The ratio of the torus’ overall size to the size of the still invisible hole in its center gave some clue to its power. It would deliver more energy than any device ever before built, yet that entire energy would be focused on the tiny thread of its axis, and only for the incomprehensibly brief instant we would occupy it. It would tear us out of the Solar System, I thought, sucking at our insides, ripping us bodily from our pasts . . .

“There she is.”

Pham’s space-suited figure had drifted out forward of the ship. Needles of flame from her jets glinted against the gold foil of her tether, drifting out behind her.

Three minutes.

“Pham,” said Elliot.

No answer.

“Pham, listen. As soon as we’re through we have to maneuver, and you’re going to have to be off that tether.”

The speaker crackled.

“I crazy, maybe, Mr. Elliot, but not stupid.”

She sounded perfectly reasonable. I was surprised. Anne Miller was watching me with something like amusement. Charlie Peters, face white and bathed in sweat, cast worried glances at the screen while he fussed with Kip’s harness.

Two minutes.

The tapering funnel in the center of the torus filled the screen, still a thousand miles away. A faint, syncopated ticking came through the walls of the ship, as its jets adjusted our course a hundred times a second, calculating each correction to the millimeter.

Pham had reached the end of her tether and was facing into the maw of the tunnel, her arms and legs spread apart like a skydiver’s. No sign of the passageway through the torus had appeared.

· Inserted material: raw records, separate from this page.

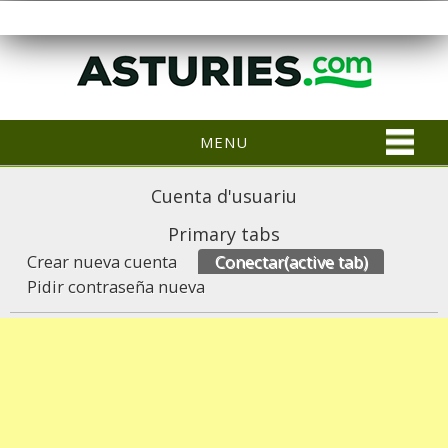
MENU
Cuenta d'usuariu
Primary tabs
Crear nueva cuenta
Conectar
(active tab)
Pidir contraseña nueva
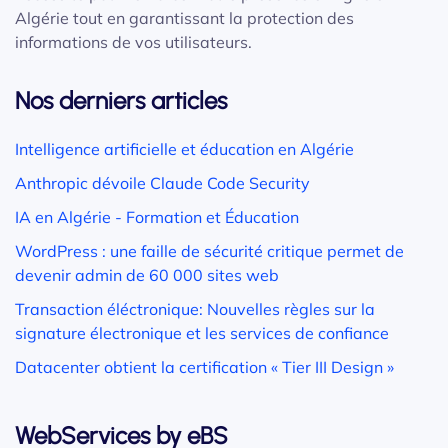
Algérie tout en garantissant la protection des
informations de vos utilisateurs.
Nos derniers articles
Intelligence artificielle et éducation en Algérie
Anthropic dévoile Claude Code Security
IA en Algérie - Formation et Éducation
WordPress : une faille de sécurité critique permet de
devenir admin de 60 000 sites web
Transaction éléctronique: Nouvelles règles sur la
signature électronique et les services de confiance
Datacenter obtient la certification « Tier III Design »
WebServices by eBS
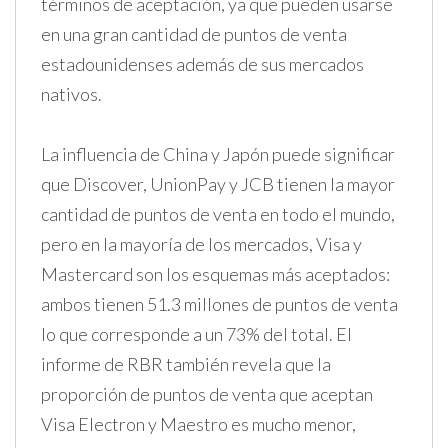
términos de aceptación, ya que pueden usarse
en una gran cantidad de puntos de venta
estadounidenses además de sus mercados
nativos.
La influencia de China y Japón puede significar
que Discover, UnionPay y JCB tienen la mayor
cantidad de puntos de venta en todo el mundo,
pero en la mayoría de los mercados, Visa y
Mastercard son los esquemas más aceptados:
ambos tienen 51.3 millones de puntos de venta
lo que corresponde a un 73% del total. El
informe de RBR también revela que la
proporción de puntos de venta que aceptan
Visa Electron y Maestro es mucho menor,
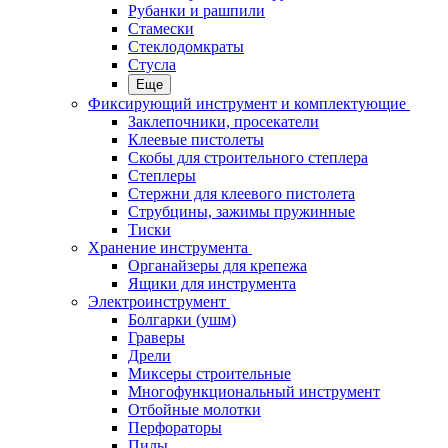
Рубанки и рашпили
Стамески
Стеклодомкраты
Стусла
Еще
Фиксирующий инструмент и комплектующие
Заклепочники, просекатели
Клеевые пистолеты
Скобы для строительного степлера
Степлеры
Стержни для клеевого пистолета
Струбцины, зажимы пружинные
Тиски
Хранение инструмента
Органайзеры для крепежа
Ящики для инструмента
Электроинструмент
Болгарки (ушм)
Граверы
Дрели
Миксеры строительные
Многофункциональный инструмент
Отбойные молотки
Перфораторы
Пилы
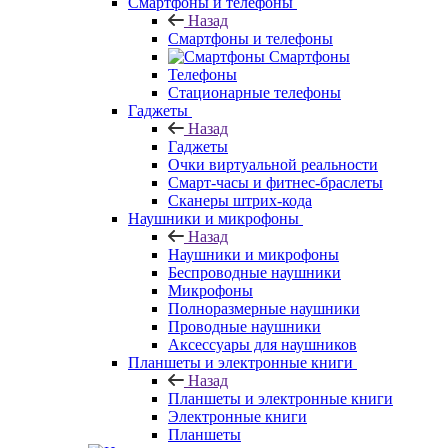
Смартфоны и телефоны
Назад
Смартфоны и телефоны
Смартфоны
Телефоны
Стационарные телефоны
Гаджеты
Назад
Гаджеты
Очки виртуальной реальности
Смарт-часы и фитнес-браслеты
Сканеры штрих-кода
Наушники и микрофоны
Назад
Наушники и микрофоны
Беспроводные наушники
Микрофоны
Полноразмерные наушники
Проводные наушники
Аксессуары для наушников
Планшеты и электронные книги
Назад
Планшеты и электронные книги
Электронные книги
Планшеты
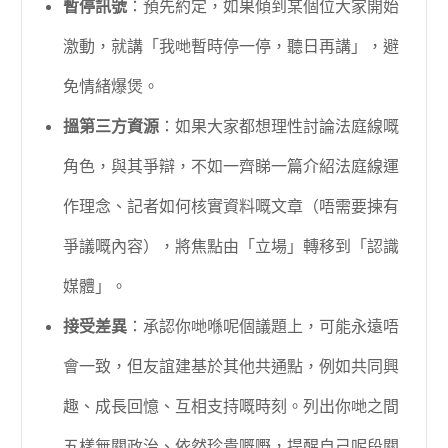
暫停訊號
：預先約定，如果傾到某個位大家開始
激動，就講「我哋暫時停一停，聽日再講」，避
免情緒爆煲。
搵第三方資源
：如果大家都想理性討論法庭線嘅
角色，與其爭辯，不如一齊睇一篇介紹法庭線運
作理念、記者如何核實資料嘅文章（唔需要揀有
爭議嘅內容），將焦點由「立場」轉移到「認識
媒體」。
接受差異
：承認你哋喺呢個議題上，可能永遠唔
會一致，但友誼建基於其他共通點，例如共同興
趣、成長回憶、互相支持嘅時刻。列出你哋之間
五樣無關政治、依然珍貴嘅嘢，提醒自己呢段關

Then from the speakers came a wild, drawn-out scream from the bottom of her lungs, a yell of total abandon, on and on and on, scarcely human. Challenging, triumphant. Safe inside the ship, I shrank back from the screen as the torus swallowed us with its frightening speed. Pham arched her spine and threw back her head, spreading her limbs even farther.

For an instant, then, I thought I knew what she must be feeling. It was the thrill of perfect, utter vulnerability, straining forward with all her might into the fury of her own passage. I knew it in a moment of perfect clarity, and it frightened me.

A black spot appeared in the center of the funnel.

“Haieee!”
screamed Pham, “straight up the crack of God!”

Peters coughed, and we were inside the torus. The passage closed around us and pressed inward as if to squeeze the very life from us, hurtling past in a blur of speed beyond comprehension. The spot grew into a narrow tunnel. A light appeared at its end.

“Perhaps,” whispered Peters shakily, “ ’tis the face of God, instead.”

In an instant the light beyond the passageway had swelled like a balloon to become the surface of a star, filling the screen and blinding us, searing into its surface the silhouette of Pham and her tether, her final scream still filling the air.

The star receded. Points of light near to it receded as well, and the smaller ones disappeared into the darkness altogether. It was as if a telescoping lens had suddenly been drawn back.